→ Try it:
Transcribe the lines below verbatim, skipping the images.

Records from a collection
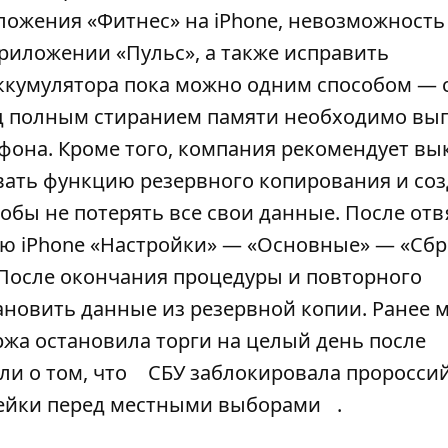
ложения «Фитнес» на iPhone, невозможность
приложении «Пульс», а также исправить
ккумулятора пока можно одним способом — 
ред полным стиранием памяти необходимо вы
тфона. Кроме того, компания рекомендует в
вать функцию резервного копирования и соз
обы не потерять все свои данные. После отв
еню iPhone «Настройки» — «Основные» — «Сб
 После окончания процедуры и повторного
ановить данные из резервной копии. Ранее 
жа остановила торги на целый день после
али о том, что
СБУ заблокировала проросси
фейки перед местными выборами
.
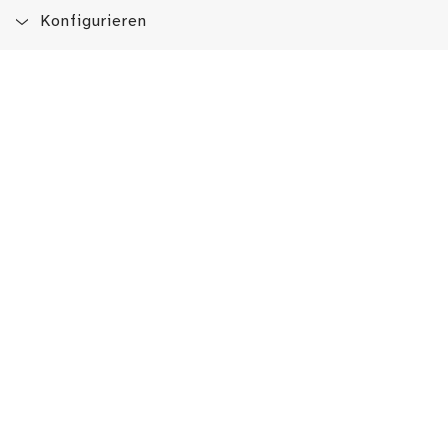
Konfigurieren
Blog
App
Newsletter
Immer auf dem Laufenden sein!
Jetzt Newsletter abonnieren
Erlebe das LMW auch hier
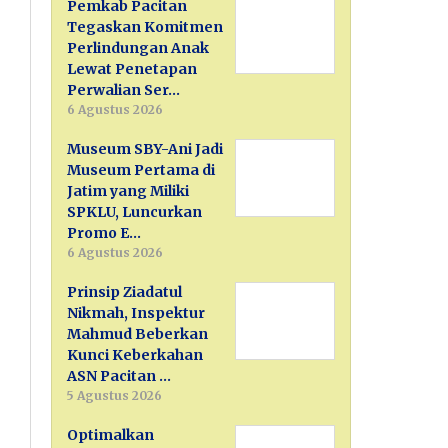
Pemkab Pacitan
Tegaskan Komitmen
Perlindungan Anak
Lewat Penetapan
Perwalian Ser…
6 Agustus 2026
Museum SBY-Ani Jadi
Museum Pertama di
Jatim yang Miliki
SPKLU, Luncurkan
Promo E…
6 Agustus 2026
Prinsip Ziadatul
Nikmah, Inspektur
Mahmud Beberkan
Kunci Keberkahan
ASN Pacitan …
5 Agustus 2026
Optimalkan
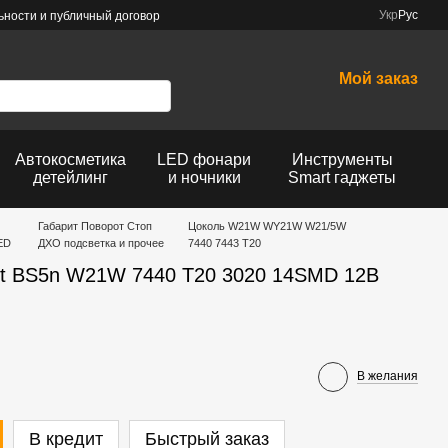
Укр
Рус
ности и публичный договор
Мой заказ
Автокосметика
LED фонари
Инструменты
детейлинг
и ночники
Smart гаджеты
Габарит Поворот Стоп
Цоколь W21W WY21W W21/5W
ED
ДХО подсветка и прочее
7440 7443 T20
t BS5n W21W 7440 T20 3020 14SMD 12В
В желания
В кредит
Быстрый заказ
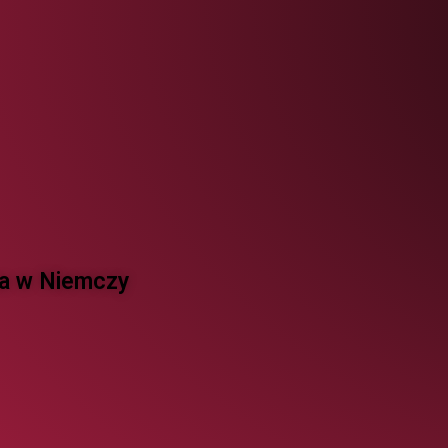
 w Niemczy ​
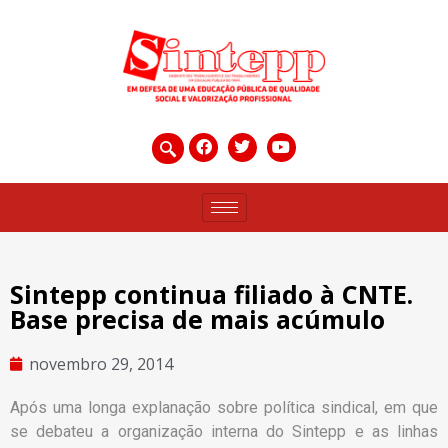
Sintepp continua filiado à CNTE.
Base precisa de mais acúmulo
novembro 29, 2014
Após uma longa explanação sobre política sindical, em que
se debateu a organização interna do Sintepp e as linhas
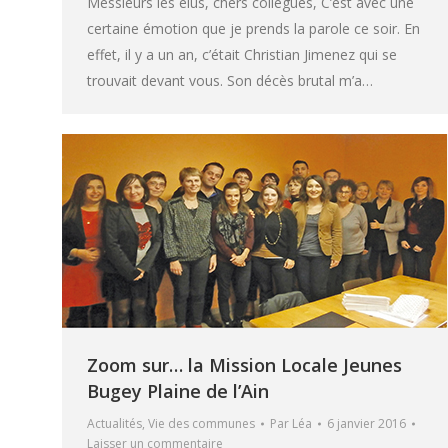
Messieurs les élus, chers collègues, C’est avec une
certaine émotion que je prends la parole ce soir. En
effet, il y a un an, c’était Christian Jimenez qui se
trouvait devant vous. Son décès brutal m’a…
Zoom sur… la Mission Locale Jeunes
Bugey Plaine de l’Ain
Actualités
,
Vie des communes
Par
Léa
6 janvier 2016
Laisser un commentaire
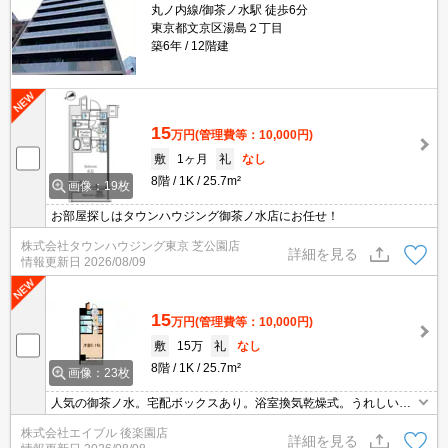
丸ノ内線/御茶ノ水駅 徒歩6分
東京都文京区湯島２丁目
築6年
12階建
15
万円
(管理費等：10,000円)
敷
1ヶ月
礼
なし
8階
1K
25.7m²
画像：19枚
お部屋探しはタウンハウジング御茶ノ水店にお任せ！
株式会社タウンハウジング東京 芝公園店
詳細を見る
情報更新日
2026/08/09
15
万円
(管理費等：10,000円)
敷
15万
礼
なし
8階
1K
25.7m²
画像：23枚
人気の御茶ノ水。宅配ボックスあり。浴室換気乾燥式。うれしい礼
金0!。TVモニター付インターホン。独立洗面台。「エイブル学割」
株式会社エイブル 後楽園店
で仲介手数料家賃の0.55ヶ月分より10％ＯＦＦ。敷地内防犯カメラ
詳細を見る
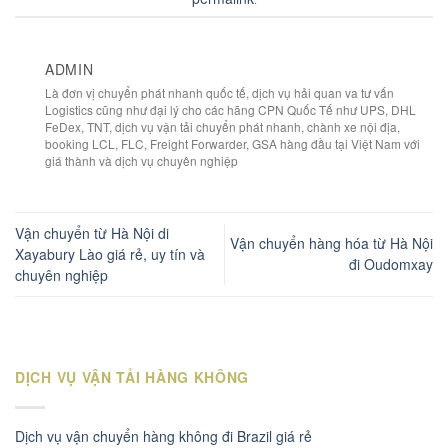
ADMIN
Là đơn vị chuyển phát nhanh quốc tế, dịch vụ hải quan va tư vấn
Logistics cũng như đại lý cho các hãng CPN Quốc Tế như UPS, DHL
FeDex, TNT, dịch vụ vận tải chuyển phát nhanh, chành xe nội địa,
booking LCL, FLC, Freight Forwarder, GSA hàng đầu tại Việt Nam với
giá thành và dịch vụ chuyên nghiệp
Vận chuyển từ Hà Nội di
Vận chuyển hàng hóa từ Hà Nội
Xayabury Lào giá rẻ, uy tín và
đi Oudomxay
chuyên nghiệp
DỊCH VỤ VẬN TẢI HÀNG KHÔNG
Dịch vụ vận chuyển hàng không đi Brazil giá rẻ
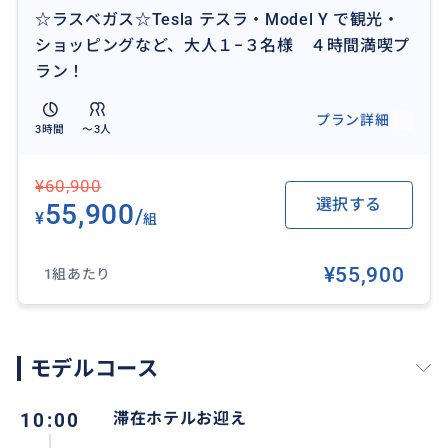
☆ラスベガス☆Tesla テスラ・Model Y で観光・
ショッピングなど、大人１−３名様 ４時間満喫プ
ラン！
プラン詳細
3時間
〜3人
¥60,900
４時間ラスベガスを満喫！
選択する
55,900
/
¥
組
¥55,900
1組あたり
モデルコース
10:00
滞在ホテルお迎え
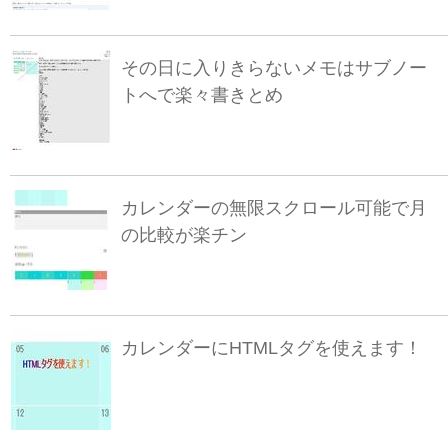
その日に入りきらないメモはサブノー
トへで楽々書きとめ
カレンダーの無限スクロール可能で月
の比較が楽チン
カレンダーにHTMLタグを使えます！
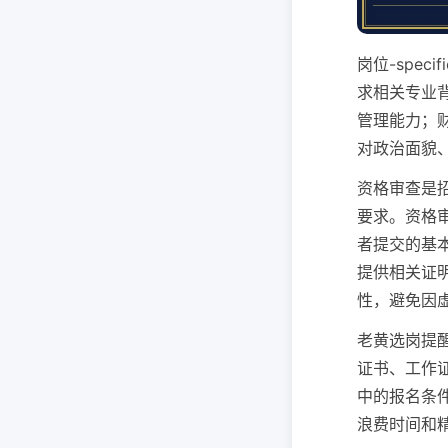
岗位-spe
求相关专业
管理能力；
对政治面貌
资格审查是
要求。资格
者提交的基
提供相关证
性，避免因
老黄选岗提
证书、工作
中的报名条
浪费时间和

→ Task response:
ложения «Фитнес» на iPhone, невозможность
приложении «Пульс», а также исправить
ккумулятора пока можно одним способом — 
ред полным стиранием памяти необходимо вы
тфона. Кроме того, компания рекомендует в
вать функцию резервного копирования и соз
обы не потерять все свои данные. После отв
еню iPhone «Настройки» — «Основные» — «Сб
 После окончания процедуры и повторного
ановить данные из резервной копии. Ранее 
жа остановила торги на целый день после
али о том, что
СБУ заблокировала проросси
фейки перед местными выборами
.
Konfigurieren
Blog
App
Newsletter
Immer auf dem Laufenden sein!
Jetzt Newsletter abonnieren
Erlebe das LMW auch hier
Pemkab Pacitan
Tegaskan Komitmen
Perlindungan Anak
Lewat Penetapan
Perwalian Ser…
6 Agustus 2026
Museum SBY-Ani Jadi
Museum Pertama di
Jatim yang Miliki
SPKLU, Luncurkan
Promo E…
6 Agustus 2026
Prinsip Ziadatul
Nikmah, Inspektur
Mahmud Beberkan
Kunci Keberkahan
ASN Pacitan …
5 Agustus 2026
Optimalkan
Укр
Рус
ности и публичный договор
Мой заказ
Автокосметика
LED фонари
Инструменты
детейлинг
и ночники
Smart гаджеты
Габарит Поворот Стоп
Цоколь W21W WY21W W21/5W
ED
ДХО подсветка и прочее
7440 7443 T20
t BS5n W21W 7440 T20 3020 14SMD 12В
В желания
В кредит
Быстрый заказ
 w Niemczy ​
Sintepp continua filiado à CNTE.
Base precisa de mais acúmulo
novembro 29, 2014
Após uma longa explanação sobre política sindical, em que
se debateu a organização interna do Sintepp e as linhas
Messieurs les élus, chers collègues, C’est avec une
certaine émotion que je prends la parole ce soir. En
effet, il y a un an, c’était Christian Jimenez qui se
trouvait devant vous. Son décès brutal m’a…
Zoom sur… la Mission Locale Jeunes
Bugey Plaine de l’Ain
Actualités
,
Vie des communes
Par
Léa
6 janvier 2016
Laisser un commentaire
丸ノ内線/御茶ノ水駅 徒歩6分
東京都文京区湯島２丁目
築6年
12階建
15
万円
(管理費等：10,000円)
敷
1ヶ月
礼
なし
8階
1K
25.7m²
画像：19枚
お部屋探しはタウンハウジング御茶ノ水店にお任せ！
株式会社タウンハウジング東京 芝公園店
詳細を見る
情報更新日
2026/08/09
15
万円
(管理費等：10,000円)
敷
15万
礼
なし
8階
1K
25.7m²
画像：23枚
人気の御茶ノ水。宅配ボックスあり。浴室換気乾燥式。うれしい礼
金0!。TVモニター付インターホン。独立洗面台。「エイブル学割」
株式会社エイブル 後楽園店
で仲介手数料家賃の0.55ヶ月分より10％ＯＦＦ。敷地内防犯カメラ
詳細を見る
ADMIN
Là đơn vị chuyển phát nhanh quốc tế, dịch vụ hải quan va tư vấn
Logistics cũng như đại lý cho các hãng CPN Quốc Tế như UPS, DHL
FeDex, TNT, dịch vụ vận tải chuyển phát nhanh, chành xe nội địa,
booking LCL, FLC, Freight Forwarder, GSA hàng đầu tại Việt Nam với
giá thành và dịch vụ chuyên nghiệp
Vận chuyển từ Hà Nội di
Vận chuyển hàng hóa từ Hà Nội
Xayabury Lào giá rẻ, uy tín và
đi Oudomxay
chuyên nghiệp
DỊCH VỤ VẬN TẢI HÀNG KHÔNG
Dịch vụ vận chuyển hàng không đi Brazil giá rẻ
☆ラスベガス☆Tesla テスラ・Model Y で観光・
ショッピングなど、大人１−３名様 ４時間満喫プ
ラン！
プラン詳細
3時間
〜3人
¥60,900
４時間ラスベガスを満喫！
選択する
55,900
/
¥
組
¥55,900
1組あたり
モデルコース
10:00
滞在ホテルお迎え
その日に入りきらないメモはサブノー
トへで楽々書きとめ
カレンダーの無限スクロール可能で月
の比較が楽チン
カレンダーにHTMLタグを使えます！
岗位-spe
求相关专业
管理能力；
对政治面貌
资格审查是
要求。资格
者提交的基
提供相关证
性，避免因
老黄选岗提
证书、工作
中的报名条
浪费时间和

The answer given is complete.